What’s happened to protect the parrots?
In a word – not much.
Early in 2009, the Tasmanian government promised two reports by the end of June: the results of last summer’s breeding survey in Wielangta Forest and, crucially, a landscape scale ‘strategic species plan’ covering forestry activities in the species’ potential habitat. According to Minister Garrett the strategic plan would ‘progress a more integrated approach to the management and protection’ of the Swift Parrot. Neither document has appeared. It seems that the strategic plan has turned into ‘interim guidelines’ that are not only unpublished but so secret that they can only be extracted from the Tasmanina government through FOI.

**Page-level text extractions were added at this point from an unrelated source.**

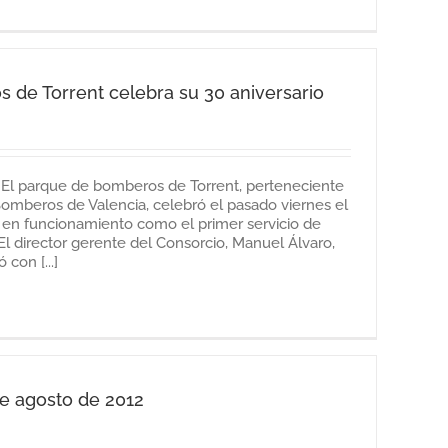
 de Torrent celebra su 30 aniversario
 El parque de bomberos de Torrent, perteneciente
Bomberos de Valencia, celebró el pasado viernes el
a en funcionamiento como el primer servicio de
l director gerente del Consorcio, Manuel Álvaro,
con [...]
e agosto de 2012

In Canberra, the nomination to grade the Swift Parrot as ‘critically endangered’ -- not just endangered -- has not even passed the first hurdle. Minister Garrett will release his ‘priority assessment list’ around the end of August; if the Swift Parrot makes the list, the actual assessment will take another year or more. As for the recovery plan -- three years after it should have been implemented, the 2006-11 recovery plan is not even completed.
It is getting on for a year since the alarm was sounded on the plight of the Swift Parrot, but little has changed. The breeding season starts within weeks but important Swift Parrot breeding habitat in Wielangta, the southern forests, Bruny Island and Tasman Peninsula, and in other places not yet properly surveyed, continues to be open for logging. Now, the onus is also on the NSW government to protect its vital south coast forests, which this winter supported a large proportion of the species’ total population.
Can a parrot get justice under an RFA? Read the article by Alexandra de Blas in the latest edition of Ecos Magazine: http://www.ecosmagazine.com/nid/10/issue/4865.htm
While the RFAs are currently intended to achieve conservation outcomes, the Commonwealth does not have monitoring, compliance and enforcement mechanisms in place to determine if the RFAs are achieving these objectives; this in turn may have implications for how well the objects of the EPBC Act are being achieved in RFA regions.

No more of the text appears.